Opportunities are coming together for a city that has waited for decades for the state to get on track while neighboring states like Michigan, Pennsylvania and New York are setting up green signals to further improve their train services. Indeed, federal law since 2008 has put the onus on rail service expansions entirely on states which purchase services from the national passenger railroad Amtrak. For 50 years, the State of Ohio has studied and talked about expanding train services on several routes including the so-called 3C Corridor linking Ohio’s biggest cities — Cleveland, Columbus and Cincinnati.

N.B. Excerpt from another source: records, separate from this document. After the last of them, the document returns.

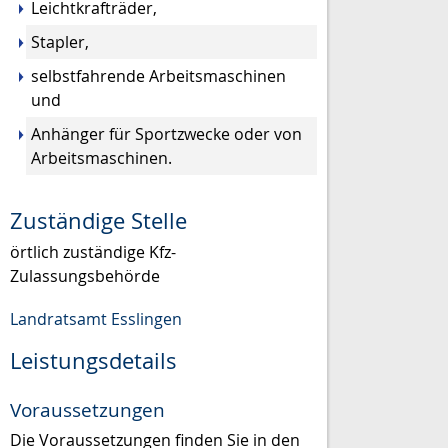
Leichtkrafträder,
Stapler,
selbstfahrende Arbeitsmaschinen
und
Anhänger für Sportzwecke oder von
Arbeitsmaschinen.
Zuständige Stelle
örtlich zuständige Kfz-
Zulassungsbehörde
Landratsamt Esslingen
Leistungsdetails
Voraussetzungen
Die Voraussetzungen finden Sie in den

But since trains can’t run on tracks made of study documents, Ohio has been left at the station while other states enjoy tens of millions of dollars in economic benefits from having dozens of their smaller cities linked to the biggest cities in those states, Amtrak says. The Ohio agency responsible for leading passenger rail development, the Ohio Rail Development Commission (ORDC), is required by its enabling legislation to pursue 3C Corridor first. All of those past studies showed 3C’s ridership would be among the highest of any new-start, state-sponsored passenger rail service in the country since Amtrak began in 1971. And, like any transportation service or infrastructure, it would require ongoing state financial support.
Ohio has balked at spending any of its own money and, in 2011, gave back $400 million in federal funds to pay the full construction cost of improved tracks, signals, stations and 79 mph trains that would have linked Ohio’s 3Cs plus Dayton and several other smaller cities en route. Ohio also turned back $15 million in federal planning funds that would have made the 3C route eligible for federal dollars to further improve tracks, signals and road crossings to safely raise train speeds to 110 mph.
Since then, states like Illinois, Michigan, New York, Pennsylvania and even the northwest corner of Indiana have invested hundreds of millions of dollars in their train services, including boosting train speeds from 79 mph to 110 mph. In Pennsylvania, its Keystone East line linking Philadelphia and Harrisburg has seen speeds increased to 125 mph. Ditto for Florida where a privately run service called Brightline, sustained in part by real estate developments at stations, linking Miami and Orlando will open in 2023 new 110-125 mph route sections over which hourly trains will operate.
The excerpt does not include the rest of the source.